# WORK TASK
If a line in the records below holds the word "Ventilátory", copy it.

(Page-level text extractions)
◆ ◆ ◆ ◆

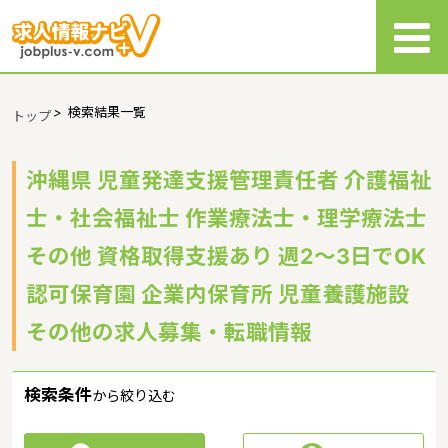
>
検索結果一覧
トップ
沖縄県 児童発達支援管理責任者 介護福祉
士・社会福祉士 作業療法士・理学療法士
その他 資格取得支援あり 週2～3日でOK
認可保育園 企業内保育所 児童養護施設
その他の求人募集・転職情報
検索条件
から絞り込む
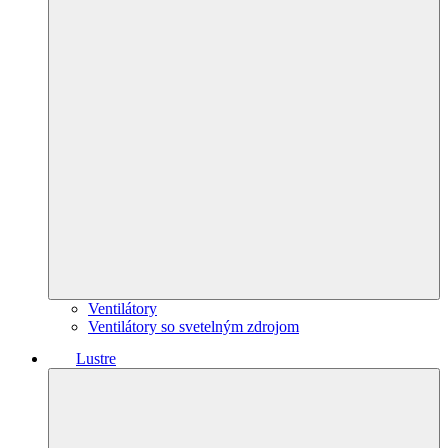
Ventilátory
Ventilátory so svetelným zdrojom
Lustre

◆ ◆ ◆ ◆

# ANSWER TO THE PROBLEM
Ventilátory
Ventilátory so svetelným zdrojom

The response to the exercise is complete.